Mal surveyed the concourse, now little more than an abattoir. “A clear run to that bunker.”
“So what are we waiting for?” said Reston.
TWENTY-NINE
Same Day
They picked their way across the concourse, around the heaps of slain Serpent Warriors. Here and there lay the charred body of a Tzitzimime. Mal found the creatures far harder to look at than the mutilated human remains; they were unnatural things, hideous and insidious. She steered clear of them as best she could. One, still just alive, snapped feebly at her ankle as she passed. She considered running it through with her macuahitl, but she liked the idea of the animal suffering a lingering death, and she didn’t want its blood besmirching her blade.

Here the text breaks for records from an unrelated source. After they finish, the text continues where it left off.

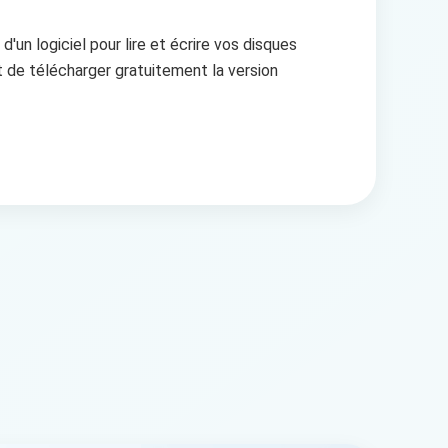
d'un logiciel pour lire et écrire vos disques
t de télécharger gratuitement la version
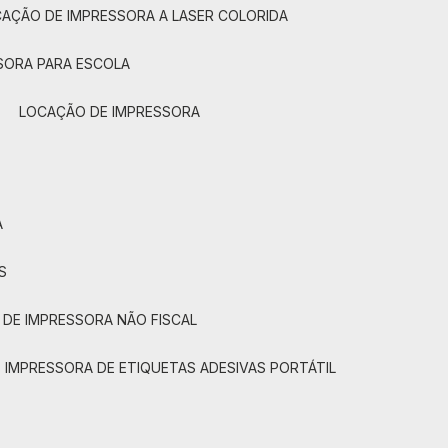
CAÇÃO DE IMPRESSORA A LASER COLORIDA
SORA PARA ESCOLA
LOCAÇÃO DE IMPRESSORA
A
S
 DE IMPRESSORA NÃO FISCAL
E IMPRESSORA DE ETIQUETAS ADESIVAS PORTÁTIL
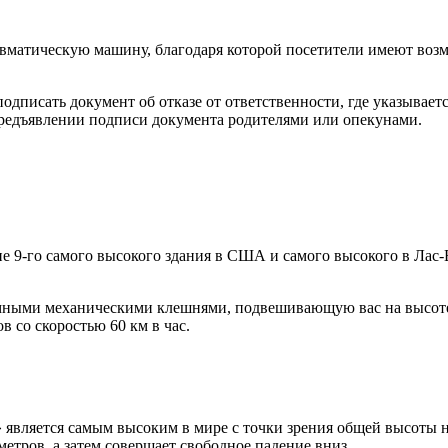
вматическую машину, благодаря которой посетители имеют возм
одписать документ об отказе от ответственности, где указывает
 предъявлении подписи документа родителями или опекунами.
е 9-го самого высокого здания в США и самого высокого в Лас-Ве
мными механическими клешнями, подвешивающую вас на высоте 27
в со скоростью 60 км в час.
 является самым высоким в мире с точки зрения общей высоты н
 метров, а затем совершает свободное падение вниз.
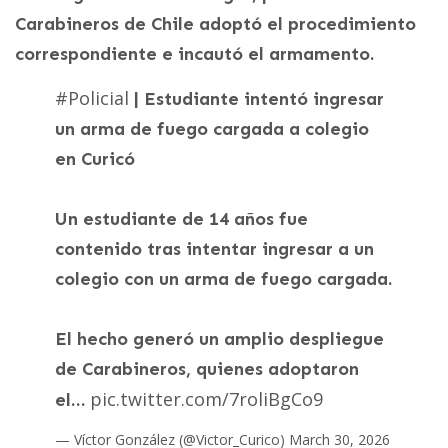
Carabineros de Chile adoptó el procedimiento
correspondiente e incautó el armamento.
#Policial
| Estudiante intentó ingresar
un arma de fuego cargada a colegio
en Curicó
Un estudiante de 14 años fue
contenido tras intentar ingresar a un
colegio con un arma de fuego cargada.
El hecho generó un amplio despliegue
de Carabineros, quienes adoptaron
pic.twitter.com/7roliBgCo9
el…
— Víctor González (@Victor_Curico)
March 30, 2026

The sky was alive with explosions. Again and again the darkness was lit up by a bright flash, followed by a long resonant boom. Tenochtitlan was taking a pounding, but it was also dishing one out in return. An aerodisc streaked overhead in pursuit of an armoured god, blazing away with its lightning guns. The sound of street skirmishes echoed between the buildings.
The bunker entrance was sealed by a pair of broad, heavy doors, secured by a chunky combination lock.
“Any guesses as to the code?” Reston said.
“Search me.”
“Then we’ll just have to use the universal lockpick — brute force.” He went and fetched two of the Serpents’ l-guns that still carried some juice. Handing one to Mal, he said, “Aim for the middle, the gap where the doors meet. Full charge.”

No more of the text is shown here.